**INSTRUCTIONS FOR THE TASK:** Exact copy, no pictures: return only the lines below from the line with "Akira Okazawa Band" up to and including the line with "Multiple accounts: Sign".

**MATERIAL FOR THE TASK:**
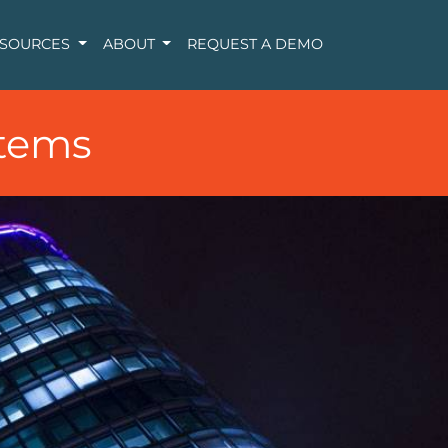
ESOURCES
ABOUT
REQUEST A DEMO
tems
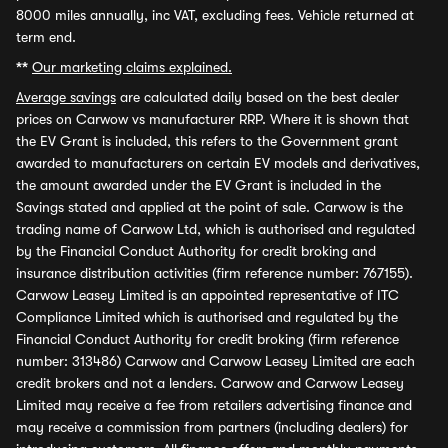
8000 miles annually, inc VAT, excluding fees. Vehicle returned at
term end.
**
Our marketing claims explained.
Average savings
are calculated daily based on the best dealer
prices on Carwow vs manufacturer RRP. Where it is shown that
the EV Grant is included, this refers to the Government grant
awarded to manufacturers on certain EV models and derivatives,
the amount awarded under the EV Grant is included in the
Savings stated and applied at the point of sale. Carwow is the
trading name of Carwow Ltd, which is authorised and regulated
by the Financial Conduct Authority for credit broking and
insurance distribution activities (firm reference number: 767155).
Carwow Leasey Limited is an appointed representative of ITC
Compliance Limited which is authorised and regulated by the
Financial Conduct Authority for credit broking (firm reference
number: 313486) Carwow and Carwow Leasey Limited are each
credit brokers and not a lenders. Carwow and Carwow Leasey
Limited may receive a fee from retailers advertising finance and
may receive a commission from partners (including dealers) for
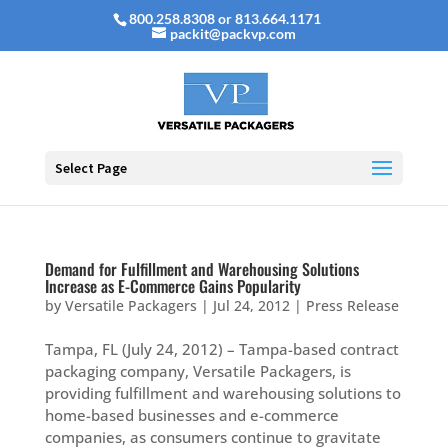
800.258.8308 or 813.664.1171
packit@packvp.com
Select Page
Demand for Fulfillment and Warehousing Solutions
Increase as E-Commerce Gains Popularity
by
Versatile Packagers
|
Jul 24, 2012
|
Press Release
Tampa, FL (July 24, 2012) – Tampa-based contract
packaging company, Versatile Packagers, is
providing fulfillment and warehousing solutions to
home-based businesses and e-commerce
companies, as consumers continue to gravitate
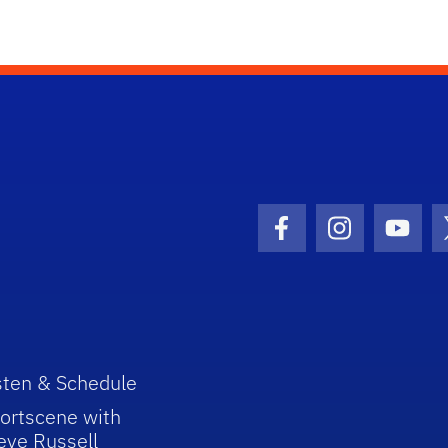
Facebook Icon
Instagram I
Youtu
sten & Schedule
ortscene with
eve Russell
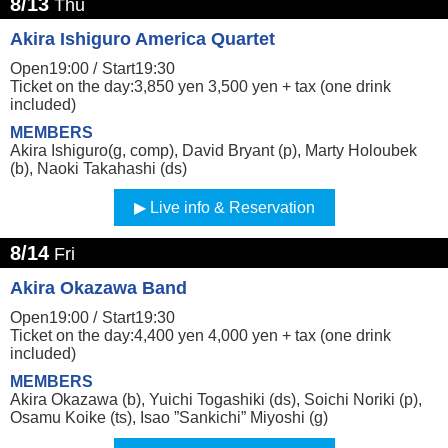
8/13
Thu
Akira Ishiguro America Quartet
Open19:00 /
Start19:30
Ticket on the day:3,850 yen 3,500 yen + tax (one drink
included)
MEMBERS
Akira Ishiguro(g, comp), David Bryant (p), Marty Holoubek
(b), Naoki Takahashi (ds)
Live info & Reservation
8/14
Fri
Akira Okazawa Band
Open19:00 /
Start19:30
Ticket on the day:4,400 yen 4,000 yen + tax (one drink
included)
MEMBERS
Akira Okazawa (b), Yuichi Togashiki (ds), Soichi Noriki (p),
Osamu Koike (ts), Isao ”Sankichi” Miyoshi (g)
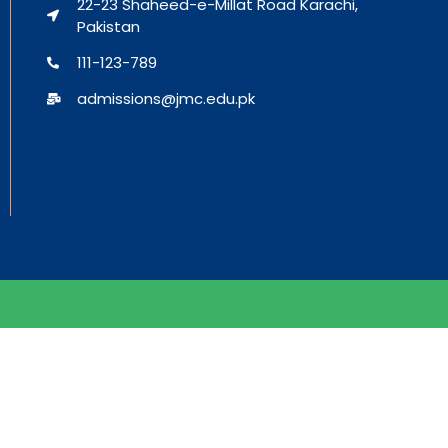
22-23 Shaheed-e-Millat Road Karachi,
Pakistan
111-123-789
admissions@jmc.edu.pk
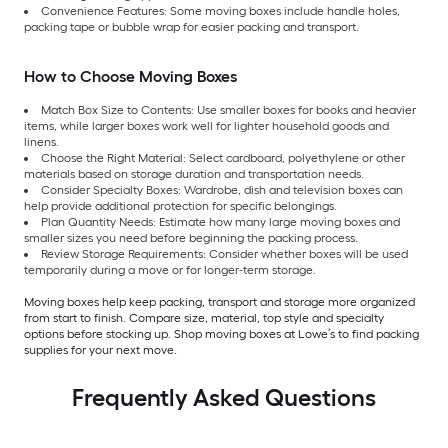
Convenience Features: Some moving boxes include handle holes,
packing tape or bubble wrap for easier packing and transport.
How to Choose Moving Boxes
Match Box Size to Contents: Use smaller boxes for books and heavier
items, while larger boxes work well for lighter household goods and
linens.
Choose the Right Material: Select cardboard, polyethylene or other
materials based on storage duration and transportation needs.
Consider Specialty Boxes: Wardrobe, dish and television boxes can
help provide additional protection for specific belongings.
Plan Quantity Needs: Estimate how many large moving boxes and
smaller sizes you need before beginning the packing process.
Review Storage Requirements: Consider whether boxes will be used
temporarily during a move or for longer-term storage.
Moving boxes help keep packing, transport and storage more organized
from start to finish. Compare size, material, top style and specialty
options before stocking up. Shop moving boxes at Lowe’s to find packing
supplies for your next move.
Frequently Asked Questions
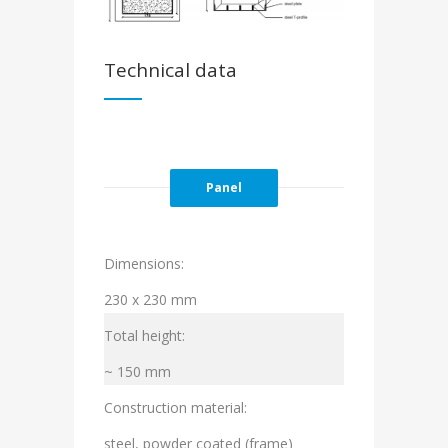
Technical data
Panel
Dimensions:
230 x 230 mm
Total height:
~ 150 mm
Construction material:
steel, powder coated (frame)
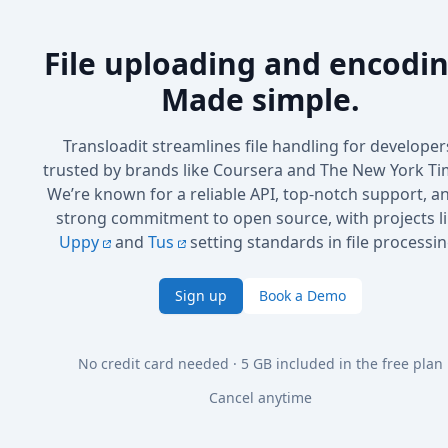
File uploading and encodin
Made simple.
Transloadit streamlines file handling for developer
trusted by brands like Coursera and The New York Ti
We’re known for a reliable API, top-notch support, a
strong commitment to open source, with projects l
Uppy
and
Tus
setting standards in file processin
Sign up
Book a Demo
No credit card needed · 5 GB included in the free plan
Cancel anytime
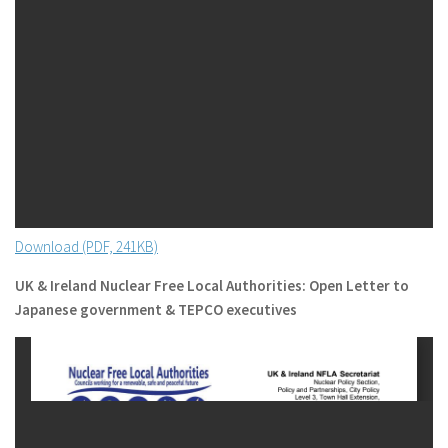
Download (PDF, 241KB)
UK & Ireland Nuclear Free Local Authorities: Open Letter to
Japanese government & TEPCO executives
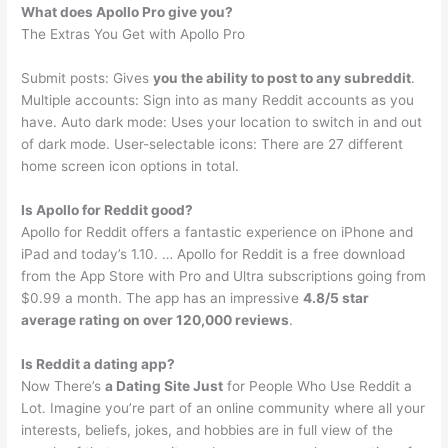
What does Apollo Pro give you?
The Extras You Get with Apollo Pro
Submit posts: Gives
you the ability to post to any subreddit
.
Multiple accounts: Sign into as many Reddit accounts as you
have. Auto dark mode: Uses your location to switch in and out
of dark mode. User-selectable icons: There are 27 different
home screen icon options in total.
Is Apollo for Reddit good?
Apollo for Reddit offers a fantastic experience on iPhone and
iPad and today’s 1.10. … Apollo for Reddit is a free download
from the App Store with Pro and Ultra subscriptions going from
$0.99 a month. The app has an impressive
4.8/5 star
average rating on over 120,000 reviews
.
Is Reddit a dating app?
Now There’s
a Dating Site Just
for People Who Use Reddit a
Lot. Imagine you’re part of an online community where all your
interests, beliefs, jokes, and hobbies are in full view of the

**OUTPUT:**
Akira Okazawa Band
Open19:00 /
Start19:30
Ticket on the day:4,400 yen 4,000 yen + tax (one drink
included)
MEMBERS
Akira Okazawa (b), Yuichi Togashiki (ds), Soichi Noriki (p),
Osamu Koike (ts), Isao ”Sankichi” Miyoshi (g)
22-23 Shaheed-e-Millat Road Karachi,
Pakistan
111-123-789
admissions@jmc.edu.pk
Convenience Features: Some moving boxes include handle holes,
packing tape or bubble wrap for easier packing and transport.
How to Choose Moving Boxes
Match Box Size to Contents: Use smaller boxes for books and heavier
items, while larger boxes work well for lighter household goods and
linens.
Choose the Right Material: Select cardboard, polyethylene or other
materials based on storage duration and transportation needs.
Consider Specialty Boxes: Wardrobe, dish and television boxes can
help provide additional protection for specific belongings.
Plan Quantity Needs: Estimate how many large moving boxes and
smaller sizes you need before beginning the packing process.
Review Storage Requirements: Consider whether boxes will be used
temporarily during a move or for longer-term storage.
Moving boxes help keep packing, transport and storage more organized
from start to finish. Compare size, material, top style and specialty
options before stocking up. Shop moving boxes at Lowe’s to find packing
supplies for your next move.
Frequently Asked Questions
Technical data
Panel
Dimensions:
230 x 230 mm
Total height:
~ 150 mm
Construction material:
steel, powder coated (frame)
File uploading and encodin
Made simple.
Transloadit streamlines file handling for developer
trusted by brands like Coursera and The New York Ti
We’re known for a reliable API, top-notch support, a
strong commitment to open source, with projects l
Uppy
and
Tus
setting standards in file processin
Sign up
Book a Demo
No credit card needed · 5 GB included in the free plan
Cancel anytime
Download (PDF, 241KB)
UK & Ireland Nuclear Free Local Authorities: Open Letter to
Japanese government & TEPCO executives
What does Apollo Pro give you?
The Extras You Get with Apollo Pro
Submit posts: Gives
you the ability to post to any subreddit
.
Multiple accounts: Sign into as many Reddit accounts as you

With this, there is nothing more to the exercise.